Je pense que cette idée est venue très vite, même si je ne l’ai vraiment formalisée qu’il y a une dizaine d’années. Quand j’ai fait mes premiers pas de pédagogue, au Conservatoire de Liège, j’avais 23 ans. Dans le groupe, certains étudiants étaient plus âgés que moi ! Je devais diriger leur projet, donc les mettre en scène, et cette responsabilité me faisait peur. Je n’avais jamais fait cela, je n’avais même pas fait ma première mise en scène, je doutais, j’étais tétanisée. Très vite, j’ai cherché une méthode qui me corresponde. Et j’ai senti que le souffle viendrait du groupe. J’aime beaucoup regarder les tentatives et les improvisations. On se stimule les uns les autres, on cherche ensemble. Le but, c’est de favoriser la créativité, l’imagination, la liberté et l’autonomie de chacun. Le guide, ce n’est pas moi : c’est le projet. Bien sûr, le metteur en scène est « l’œil » qui rassemble tout. Mais c’est l’altérité qui rend le travail théâtral possible. J’ai toujours eu conscience que travailler avec les autres, leurs idées et leurs désirs, rendait l’œuvre plus riche. Bien entendu, la figure du « génie solitaire et visionnaire » existe dans l’histoire du théâtre. On pense à Bob Wilson ou à Tadeusz Kantor par exemple. Pour ma part, je pense que la mise en scène est un art qui a besoin des autres.

Solange O’brayanne Muneme photographiée par Michel Boermans

La notion d’altérité est certainement l’un des fondements de notre condition humaine. En quoi l’expérience de cette altérité au théâtre peut-elle nous aider, en tant que spectateurs, dans notre vie de tous les jours ?

Ma première réponse restera dans le champ théâtral. Une des idées que je voulais faire passer, c’est que la pratique de la mise en scène n’implique pas la toute-puissance. Les clichés accrochés à cette profession sont nombreux, que ce soit dans des films ou au théâtre : le ou la metteur.e en scène est parfois dépeint comme quelqu’un d’hystérique qui hurle des choses incompréhensibles et désagréables ! Je ne dis pas que ça n’existe pas, mais ce n’est pas ce que j’ai vécu. Justement, il faut rappeler combien la recherche d’autres rapports rend l’expérience théâtrale plus riche et plus féconde. Autour de nous, il y a une foule de domaines où la question de la toute-puissance sur autrui est problématique. Je parle donc de ce que je connais – le théâtre –, mais je suis persuadée que ce genre de questions se pose partout.

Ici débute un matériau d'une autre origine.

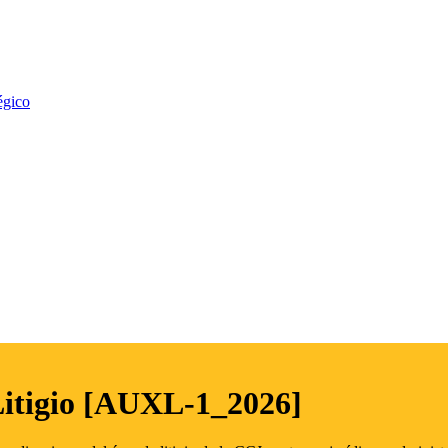
égico
Litigio [AUXL-1_2026]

Ensuite, je pense que l’altérité permet à tout travail de ne pas s’assécher. C’est l’idée de l’implantation du Théâtre Océan Nord à Schaerbeek, dès 1996. On n’est pas là pour prêcher la bonne parole, on est là parce qu’on a besoin des autres. Notre installation est motivée par l’envie impérieuse d’être en contact avec un public non professionnel, plutôt que s’enfermer dans une institution.

Enfin, l’altérité est une difficulté, parce qu’elle n’est pas pensable et maîtrisable d’avance. Elle déborde de ce qu’on pense soi, seul. Elle étonne, elle peut effrayer. Qu’est-ce que cet effroi de l’autre ? Et surtout, que se passe-t-il si on va quand même à sa rencontre ? Il y a bien sûr des endroits plus dangereux que le théâtre. Mais l’expérience que nous y partageons peut encourager à ce dépassement de la peur de l’autre. Il faut prendre un « risque » et oser sortir des protocoles et des programmes.

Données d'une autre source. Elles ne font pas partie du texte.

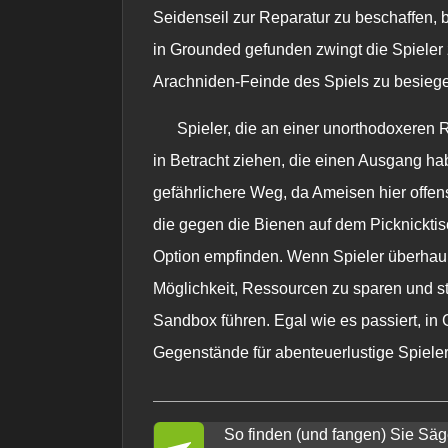
Seidenseil zur Reparatur zu beschaffen, 
in
Grounded
gefunden zwingt die Spieler 
Arachniden-Feinde des Spiels zu besieg
Spieler, die an einer unorthodoxeren R
in Betracht ziehen, die einen Ausgang habe
gefährlichere Weg, da Ameisen hier offens
die gegen die Bienen auf dem Picknickti
Option empfinden. Wenn Spieler überhaup
Möglichkeit, Ressourcen zu sparen und st
Sandbox führen. Egal wie es passiert, in
Gegenstände für abenteuerlustige Spieler,
So finden (und fangen) Sie Säg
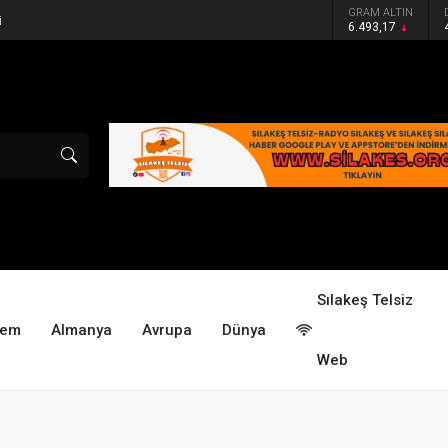
GRAM ALTIN
6.493,17
Sılakeş Telsiz
dem
Almanya
Avrupa
Dünya
Web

Parmi les spectateurs, cette idée a notamment inspiré des membres du Réseau 2, qui regroupe, à Bruxelles et en Wallonie, une trentaine d’institutions du champ de la santé mentale et du handicap. Ils ont décidé de lancer une journée d’études avec pour fil rouge la notion d’altérité…

Je suis bien sûr très heureuse de ces rencontres. Je rêve depuis longtemps que le théâtre inspire d’autres lieux. Ces spécialistes de la santé mentale m’ont dit qu’une résonnance s’était imposée d’emblée, en écho avec leurs pratiques cliniques de psychanalystes et de travailleurs en institutions. Comment maintenir l’altérité au cœur de la pratique d’accompagnement de personnes en difficulté psychique et sociale ? « Rien de simple », m’écrivent-ils, « à notre époque où la pression est forte pour agir à partir de guidelines ou de bonnes pratiques ».

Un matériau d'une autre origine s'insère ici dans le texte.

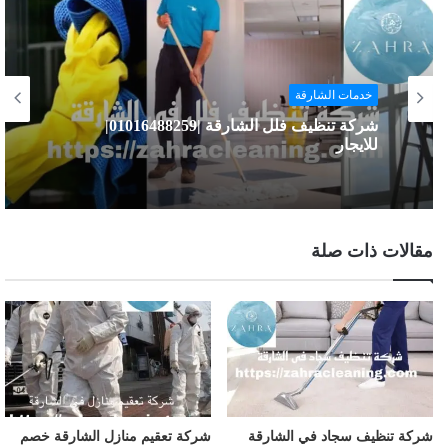
خدمات الشارقة
شركة تنظيف فلل الشارقة |01016488259|
للايجار
مقالات ذات صلة
شركة تنظيف سجاد في الشارقة
شركة تعقيم منازل الشارقة خصم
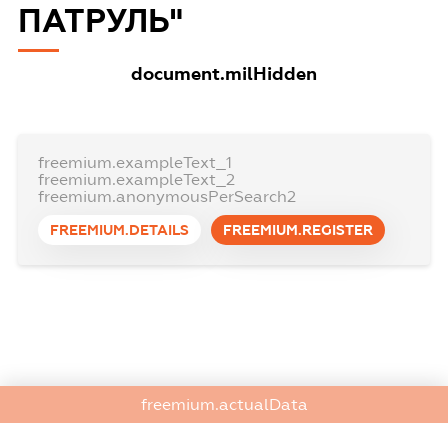
ПАТРУЛЬ"
document.milHidden
freemium.exampleText_1
freemium.exampleText_2
freemium.anonymousPerSearch2
FREEMIUM.DETAILS
FREEMIUM.REGISTER
freemium.actualData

Chloé Winkel, Francesco Italiano et Paul Camus – @Michel Boermans

Sous sa forme de « conférence-spectacle théâtrale et musicale », « Éloge de l’altérité » ne ressemble à rien de connu…

Ça, c’est sûr ! Mais c’est justement cela qui m’anime. J’avais besoin de travailler une forme différente. Et j’ai été d’autant plus heureuse quand j’ai vu que cette parole pouvait être partagée et reçue. À la première, j’étais vraiment dans mes petits souliers !

Le spectacle, nominé dans la catégorie « Meilleur Spectacle » aux Prix Maeterlinck, a aussi convaincu les professionnels du secteur. « Un spectacle chaleureux, intelligent, passionnant, qui fera date dans l’histoire du théâtre belge », écrit notamment « Le Vif ». Pour quelqu’un qui a érigé le doute en art, cela montre la justesse du chemin ! Est-ce que cela te rassure un peu ?

Oui, c’est même plus que rassurant ! Cela m’indique en tout cas que je ne me suis pas trop trompée en pensant que cette « conférence théâtrale et musicale » pouvait générer un certain type d’écoute. J’ai toujours aimé rencontrer le public et parler de mon travail. Non pas par prétention, mais simplement parce que je crois à la transmission de la passion. C’est autre chose que de transmettre des connaissances. Quand je mets en scène ou quand je donne cours, je me transmets « en travail », c’est-à-dire que je ne me positionne jamais en surplomb, avec l’idée de transmettre ma science depuis un piédestal ! Le contenu est fait de questions, de doutes, de mes interrogations. Et je suis convaincue que les spectateurs aiment soulever un coin du voile, scruter les coulisses. Parce que ce sont des récits qui font lien entre le théâtre et la vie.

Isabelle Pousseur, Bogdan Kikena et Jean Luc Plouvier @michel Boermans

As-tu l’impression, à travers ton travail, de trouver des perspectives, de t’approcher de ce qu’est l’âme humaine ? Ton chemin, toujours en question, évoque la phrase de Büchner : « L’homme est un abîme, on a le vertige quand on se penche dessus. »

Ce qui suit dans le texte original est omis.